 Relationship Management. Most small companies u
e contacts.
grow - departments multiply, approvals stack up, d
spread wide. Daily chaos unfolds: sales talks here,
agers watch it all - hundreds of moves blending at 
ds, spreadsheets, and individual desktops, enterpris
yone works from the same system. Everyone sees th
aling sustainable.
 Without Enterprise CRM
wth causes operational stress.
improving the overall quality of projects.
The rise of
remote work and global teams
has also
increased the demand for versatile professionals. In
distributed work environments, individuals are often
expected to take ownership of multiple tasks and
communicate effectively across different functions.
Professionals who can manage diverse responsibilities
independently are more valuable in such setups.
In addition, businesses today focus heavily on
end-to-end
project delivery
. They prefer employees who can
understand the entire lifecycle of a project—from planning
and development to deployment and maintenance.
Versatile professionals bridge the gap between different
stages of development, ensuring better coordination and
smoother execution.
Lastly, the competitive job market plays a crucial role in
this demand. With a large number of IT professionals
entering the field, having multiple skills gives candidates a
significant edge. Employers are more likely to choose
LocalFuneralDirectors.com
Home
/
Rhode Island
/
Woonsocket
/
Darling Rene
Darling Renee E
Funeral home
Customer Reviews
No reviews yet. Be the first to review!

---

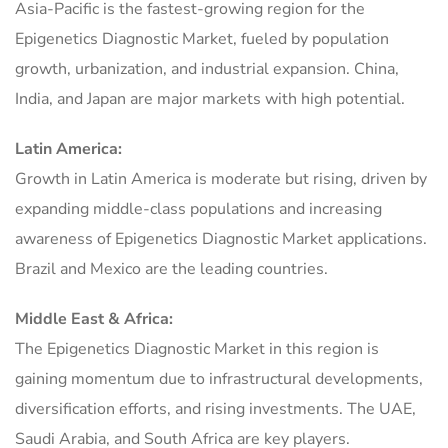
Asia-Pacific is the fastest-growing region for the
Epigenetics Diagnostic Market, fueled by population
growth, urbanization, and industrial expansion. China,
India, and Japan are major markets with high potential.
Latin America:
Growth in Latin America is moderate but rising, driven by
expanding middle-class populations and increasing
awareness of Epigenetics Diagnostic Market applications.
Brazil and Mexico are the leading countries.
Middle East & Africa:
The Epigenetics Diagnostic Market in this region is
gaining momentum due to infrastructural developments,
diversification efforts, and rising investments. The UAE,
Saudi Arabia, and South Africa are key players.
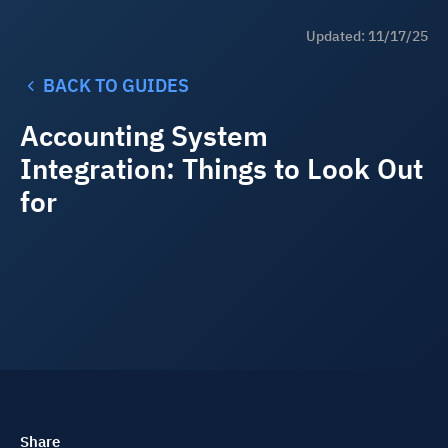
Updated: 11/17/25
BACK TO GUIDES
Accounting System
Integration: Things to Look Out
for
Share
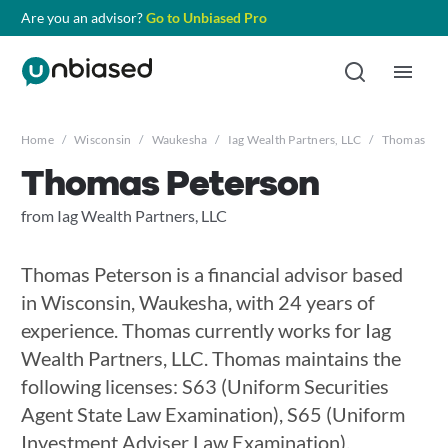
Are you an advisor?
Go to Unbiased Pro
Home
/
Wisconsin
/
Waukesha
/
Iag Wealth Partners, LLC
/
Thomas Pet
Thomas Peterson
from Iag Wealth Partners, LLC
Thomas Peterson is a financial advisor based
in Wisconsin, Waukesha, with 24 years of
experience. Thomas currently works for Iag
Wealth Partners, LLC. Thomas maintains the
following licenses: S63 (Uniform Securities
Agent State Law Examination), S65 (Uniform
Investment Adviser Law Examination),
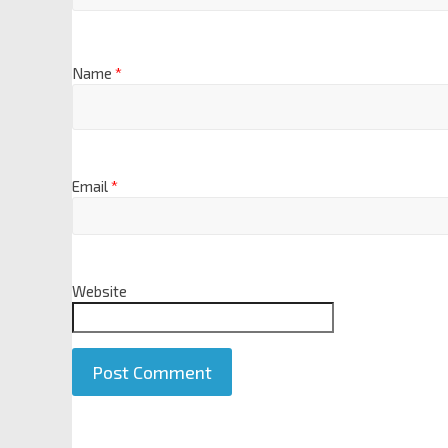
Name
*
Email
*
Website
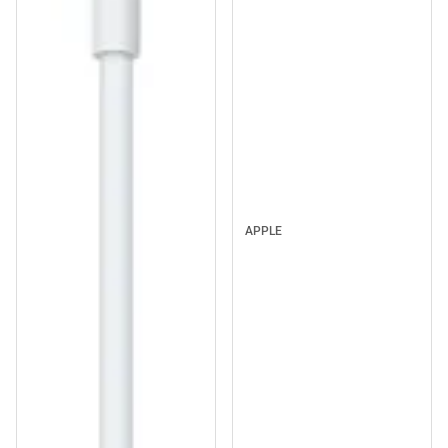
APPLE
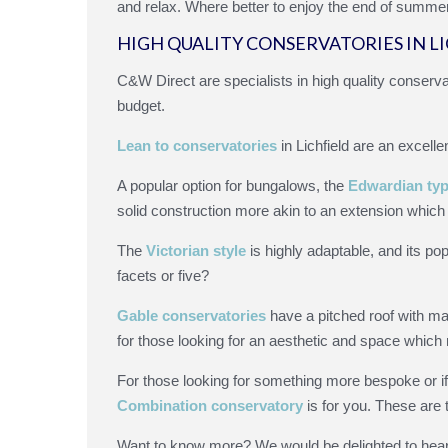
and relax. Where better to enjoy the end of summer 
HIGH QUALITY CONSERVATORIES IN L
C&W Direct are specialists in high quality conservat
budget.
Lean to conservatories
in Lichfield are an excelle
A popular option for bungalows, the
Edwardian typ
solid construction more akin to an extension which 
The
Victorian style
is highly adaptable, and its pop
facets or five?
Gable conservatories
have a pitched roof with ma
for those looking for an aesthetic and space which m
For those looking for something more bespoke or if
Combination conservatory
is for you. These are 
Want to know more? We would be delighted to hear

● Problem description:
From the material above, set down exactly the lines between the line holding "Professionals who can" and the line holding "entering the field, having", inclusive. Include nothing else.

● Finished exercise:
Professionals who can manage diverse responsibilities
independently are more valuable in such setups.
In addition, businesses today focus heavily on
end-to-end
project delivery
. They prefer employees who can
understand the entire lifecycle of a project—from planning
and development to deployment and maintenance.
Versatile professionals bridge the gap between different
stages of development, ensuring better coordination and
smoother execution.
Lastly, the competitive job market plays a crucial role in
this demand. With a large number of IT professionals
entering the field, having multiple skills gives candidates a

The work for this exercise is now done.